• Problem details
Only certain lines below are wanted: those starting at the line containing "院馆场所构建科普新模式" and ending at the line containing "после воскресной атаки остаются 12 детей и 35", both included, each retyped exactly.

= Beginning of Section =

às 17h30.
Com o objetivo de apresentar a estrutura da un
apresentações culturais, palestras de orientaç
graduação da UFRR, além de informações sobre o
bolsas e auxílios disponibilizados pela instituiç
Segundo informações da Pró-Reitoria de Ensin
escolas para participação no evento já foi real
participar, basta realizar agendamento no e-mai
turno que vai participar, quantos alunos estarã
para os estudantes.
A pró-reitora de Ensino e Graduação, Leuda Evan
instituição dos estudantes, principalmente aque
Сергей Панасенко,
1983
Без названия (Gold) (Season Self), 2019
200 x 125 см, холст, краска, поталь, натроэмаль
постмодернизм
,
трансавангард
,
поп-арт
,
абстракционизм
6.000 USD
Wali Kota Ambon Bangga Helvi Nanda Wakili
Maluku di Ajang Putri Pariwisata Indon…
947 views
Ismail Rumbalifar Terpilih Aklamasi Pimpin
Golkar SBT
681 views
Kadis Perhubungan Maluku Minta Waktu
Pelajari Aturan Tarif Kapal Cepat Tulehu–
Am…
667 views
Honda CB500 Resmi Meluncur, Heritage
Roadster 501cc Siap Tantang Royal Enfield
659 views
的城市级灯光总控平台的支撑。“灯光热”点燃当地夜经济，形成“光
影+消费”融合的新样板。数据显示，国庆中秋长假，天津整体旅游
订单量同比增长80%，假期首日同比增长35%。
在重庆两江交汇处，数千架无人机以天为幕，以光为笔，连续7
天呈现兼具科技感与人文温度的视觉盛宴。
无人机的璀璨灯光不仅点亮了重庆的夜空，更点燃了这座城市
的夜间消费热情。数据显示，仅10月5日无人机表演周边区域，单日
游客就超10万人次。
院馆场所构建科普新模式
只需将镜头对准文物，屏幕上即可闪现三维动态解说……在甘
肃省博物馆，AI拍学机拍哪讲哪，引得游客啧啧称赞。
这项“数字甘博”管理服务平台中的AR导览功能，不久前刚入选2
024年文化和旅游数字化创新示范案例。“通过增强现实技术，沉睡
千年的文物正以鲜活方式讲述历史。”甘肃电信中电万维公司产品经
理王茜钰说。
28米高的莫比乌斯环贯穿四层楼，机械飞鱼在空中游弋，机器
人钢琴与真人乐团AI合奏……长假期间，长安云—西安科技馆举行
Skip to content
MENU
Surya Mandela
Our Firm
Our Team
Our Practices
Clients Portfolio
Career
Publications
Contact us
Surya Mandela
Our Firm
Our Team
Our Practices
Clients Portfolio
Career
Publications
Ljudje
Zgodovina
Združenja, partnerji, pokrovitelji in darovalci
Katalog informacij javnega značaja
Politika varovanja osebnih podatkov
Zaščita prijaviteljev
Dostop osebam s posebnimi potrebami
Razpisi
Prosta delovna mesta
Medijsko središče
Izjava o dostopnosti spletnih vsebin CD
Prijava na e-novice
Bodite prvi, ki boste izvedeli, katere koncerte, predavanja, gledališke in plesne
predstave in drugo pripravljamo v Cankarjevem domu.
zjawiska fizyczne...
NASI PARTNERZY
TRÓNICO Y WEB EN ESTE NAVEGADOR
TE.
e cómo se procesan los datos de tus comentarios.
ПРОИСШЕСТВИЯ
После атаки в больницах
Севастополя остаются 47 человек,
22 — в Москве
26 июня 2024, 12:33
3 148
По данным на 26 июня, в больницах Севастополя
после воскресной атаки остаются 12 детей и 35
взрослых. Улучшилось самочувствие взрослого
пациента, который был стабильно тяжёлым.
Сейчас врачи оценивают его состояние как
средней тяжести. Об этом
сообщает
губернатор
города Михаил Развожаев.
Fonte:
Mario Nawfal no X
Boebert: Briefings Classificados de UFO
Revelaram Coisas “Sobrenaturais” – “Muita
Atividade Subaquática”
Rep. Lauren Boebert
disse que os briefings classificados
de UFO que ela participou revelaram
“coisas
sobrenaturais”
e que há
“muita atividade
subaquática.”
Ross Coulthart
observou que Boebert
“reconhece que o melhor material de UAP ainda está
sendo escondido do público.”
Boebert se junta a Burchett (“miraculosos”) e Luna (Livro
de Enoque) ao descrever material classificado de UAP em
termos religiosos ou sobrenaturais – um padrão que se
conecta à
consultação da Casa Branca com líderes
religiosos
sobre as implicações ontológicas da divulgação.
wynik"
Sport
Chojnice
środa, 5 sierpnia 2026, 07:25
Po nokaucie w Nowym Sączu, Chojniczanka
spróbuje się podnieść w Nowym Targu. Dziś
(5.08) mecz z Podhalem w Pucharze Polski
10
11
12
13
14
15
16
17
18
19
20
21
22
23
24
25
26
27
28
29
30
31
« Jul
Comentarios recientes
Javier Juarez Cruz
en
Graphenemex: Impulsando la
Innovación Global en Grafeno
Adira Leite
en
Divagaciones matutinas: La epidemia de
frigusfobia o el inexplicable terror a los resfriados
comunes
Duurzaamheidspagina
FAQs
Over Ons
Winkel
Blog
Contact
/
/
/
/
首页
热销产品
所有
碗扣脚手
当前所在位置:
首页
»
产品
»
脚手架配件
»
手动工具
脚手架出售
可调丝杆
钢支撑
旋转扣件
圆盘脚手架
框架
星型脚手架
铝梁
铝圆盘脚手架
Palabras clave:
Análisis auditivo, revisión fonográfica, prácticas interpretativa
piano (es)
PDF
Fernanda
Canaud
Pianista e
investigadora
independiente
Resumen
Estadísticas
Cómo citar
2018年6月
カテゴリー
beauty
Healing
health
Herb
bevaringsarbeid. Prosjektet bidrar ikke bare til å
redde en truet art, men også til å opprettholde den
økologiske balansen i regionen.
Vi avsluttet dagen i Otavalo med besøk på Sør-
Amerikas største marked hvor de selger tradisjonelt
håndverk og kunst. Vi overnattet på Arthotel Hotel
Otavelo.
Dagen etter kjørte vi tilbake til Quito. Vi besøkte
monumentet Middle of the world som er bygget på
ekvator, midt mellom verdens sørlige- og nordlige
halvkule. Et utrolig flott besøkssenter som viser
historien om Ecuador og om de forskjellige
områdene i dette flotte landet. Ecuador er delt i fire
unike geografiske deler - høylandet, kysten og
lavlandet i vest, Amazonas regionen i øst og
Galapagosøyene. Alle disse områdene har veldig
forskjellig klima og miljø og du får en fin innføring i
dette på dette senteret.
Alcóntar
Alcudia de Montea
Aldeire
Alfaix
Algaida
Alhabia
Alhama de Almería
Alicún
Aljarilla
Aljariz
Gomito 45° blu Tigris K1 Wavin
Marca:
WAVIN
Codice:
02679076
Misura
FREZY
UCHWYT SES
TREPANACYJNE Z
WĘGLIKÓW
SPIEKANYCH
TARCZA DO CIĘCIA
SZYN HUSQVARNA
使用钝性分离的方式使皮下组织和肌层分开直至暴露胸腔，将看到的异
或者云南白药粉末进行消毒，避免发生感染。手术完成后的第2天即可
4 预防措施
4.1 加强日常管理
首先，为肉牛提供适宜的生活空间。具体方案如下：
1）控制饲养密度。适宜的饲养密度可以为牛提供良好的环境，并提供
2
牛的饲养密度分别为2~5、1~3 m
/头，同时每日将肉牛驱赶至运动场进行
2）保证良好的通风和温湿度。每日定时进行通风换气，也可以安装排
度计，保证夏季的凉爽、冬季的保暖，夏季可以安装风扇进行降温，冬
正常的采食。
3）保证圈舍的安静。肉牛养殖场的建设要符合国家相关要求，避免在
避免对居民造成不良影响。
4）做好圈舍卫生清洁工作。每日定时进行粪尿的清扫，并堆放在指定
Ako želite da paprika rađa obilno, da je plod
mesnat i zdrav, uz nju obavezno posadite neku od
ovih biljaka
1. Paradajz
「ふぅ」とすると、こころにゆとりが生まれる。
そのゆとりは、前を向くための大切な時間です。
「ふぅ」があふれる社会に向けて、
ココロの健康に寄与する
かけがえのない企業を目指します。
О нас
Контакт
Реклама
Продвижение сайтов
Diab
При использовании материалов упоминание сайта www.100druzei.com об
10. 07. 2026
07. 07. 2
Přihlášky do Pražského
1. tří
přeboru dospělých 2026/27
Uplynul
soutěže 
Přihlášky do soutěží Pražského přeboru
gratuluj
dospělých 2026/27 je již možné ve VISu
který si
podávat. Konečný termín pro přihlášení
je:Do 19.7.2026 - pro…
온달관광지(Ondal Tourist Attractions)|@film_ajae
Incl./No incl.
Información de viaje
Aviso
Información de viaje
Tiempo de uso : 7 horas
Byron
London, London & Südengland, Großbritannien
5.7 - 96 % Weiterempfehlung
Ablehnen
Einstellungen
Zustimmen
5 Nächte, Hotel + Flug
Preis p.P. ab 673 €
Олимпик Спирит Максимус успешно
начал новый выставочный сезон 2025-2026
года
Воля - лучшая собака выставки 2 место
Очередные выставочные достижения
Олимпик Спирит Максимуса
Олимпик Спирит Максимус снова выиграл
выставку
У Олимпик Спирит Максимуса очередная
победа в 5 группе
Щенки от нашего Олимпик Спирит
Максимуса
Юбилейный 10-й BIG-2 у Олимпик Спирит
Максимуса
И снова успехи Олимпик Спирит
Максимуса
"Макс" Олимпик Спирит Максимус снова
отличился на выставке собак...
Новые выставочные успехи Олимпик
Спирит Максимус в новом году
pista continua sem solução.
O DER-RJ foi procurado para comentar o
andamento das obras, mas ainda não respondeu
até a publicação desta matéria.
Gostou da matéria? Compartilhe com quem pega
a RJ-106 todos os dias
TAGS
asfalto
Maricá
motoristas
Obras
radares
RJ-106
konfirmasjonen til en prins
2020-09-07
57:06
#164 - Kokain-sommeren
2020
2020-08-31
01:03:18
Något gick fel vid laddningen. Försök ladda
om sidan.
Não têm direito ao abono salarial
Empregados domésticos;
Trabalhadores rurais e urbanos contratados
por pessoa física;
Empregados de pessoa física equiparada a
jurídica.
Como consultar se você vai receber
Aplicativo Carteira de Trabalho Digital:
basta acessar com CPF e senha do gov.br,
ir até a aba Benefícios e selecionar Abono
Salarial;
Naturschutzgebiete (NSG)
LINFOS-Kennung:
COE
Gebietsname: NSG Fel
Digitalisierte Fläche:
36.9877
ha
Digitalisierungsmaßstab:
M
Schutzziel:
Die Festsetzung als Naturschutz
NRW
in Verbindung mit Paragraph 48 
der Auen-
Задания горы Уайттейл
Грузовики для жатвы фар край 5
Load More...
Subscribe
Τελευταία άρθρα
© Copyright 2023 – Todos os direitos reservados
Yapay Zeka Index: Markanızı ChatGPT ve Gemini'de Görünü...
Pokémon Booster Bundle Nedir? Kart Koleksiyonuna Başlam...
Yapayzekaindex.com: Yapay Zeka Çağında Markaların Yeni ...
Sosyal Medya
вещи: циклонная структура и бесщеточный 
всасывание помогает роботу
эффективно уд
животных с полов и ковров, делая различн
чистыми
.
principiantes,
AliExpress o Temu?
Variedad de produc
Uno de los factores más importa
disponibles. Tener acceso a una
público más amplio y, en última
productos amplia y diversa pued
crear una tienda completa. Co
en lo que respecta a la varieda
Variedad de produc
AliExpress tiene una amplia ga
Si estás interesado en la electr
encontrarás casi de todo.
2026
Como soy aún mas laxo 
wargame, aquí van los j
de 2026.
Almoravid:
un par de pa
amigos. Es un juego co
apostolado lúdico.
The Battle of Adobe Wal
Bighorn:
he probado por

= End of Section =

• Solution below
院馆场所构建科普新模式
只需将镜头对准文物，屏幕上即可闪现三维动态解说……在甘
肃省博物馆，AI拍学机拍哪讲哪，引得游客啧啧称赞。
这项“数字甘博”管理服务平台中的AR导览功能，不久前刚入选2
024年文化和旅游数字化创新示范案例。“通过增强现实技术，沉睡
千年的文物正以鲜活方式讲述历史。”甘肃电信中电万维公司产品经
理王茜钰说。
28米高的莫比乌斯环贯穿四层楼，机械飞鱼在空中游弋，机器
人钢琴与真人乐团AI合奏……长假期间，长安云—西安科技馆举行
Skip to content
MENU
Surya Mandela
Our Firm
Our Team
Our Practices
Clients Portfolio
Career
Publications
Contact us
Surya Mandela
Our Firm
Our Team
Our Practices
Clients Portfolio
Career
Publications
Ljudje
Zgodovina
Združenja, partnerji, pokrovitelji in darovalci
Katalog informacij javnega značaja
Politika varovanja osebnih podatkov
Zaščita prijaviteljev
Dostop osebam s posebnimi potrebami
Razpisi
Prosta delovna mesta
Medijsko središče
Izjava o dostopnosti spletnih vsebin CD
Prijava na e-novice
Bodite prvi, ki boste izvedeli, katere koncerte, predavanja, gledališke in plesne
predstave in drugo pripravljamo v Cankarjevem domu.
zjawiska fizyczne...
NASI PARTNERZY
TRÓNICO Y WEB EN ESTE NAVEGADOR
TE.
e cómo se procesan los datos de tus comentarios.
ПРОИСШЕСТВИЯ
После атаки в больницах
Севастополя остаются 47 человек,
22 — в Москве
26 июня 2024, 12:33
3 148
По данным на 26 июня, в больницах Севастополя
после воскресной атаки остаются 12 детей и 35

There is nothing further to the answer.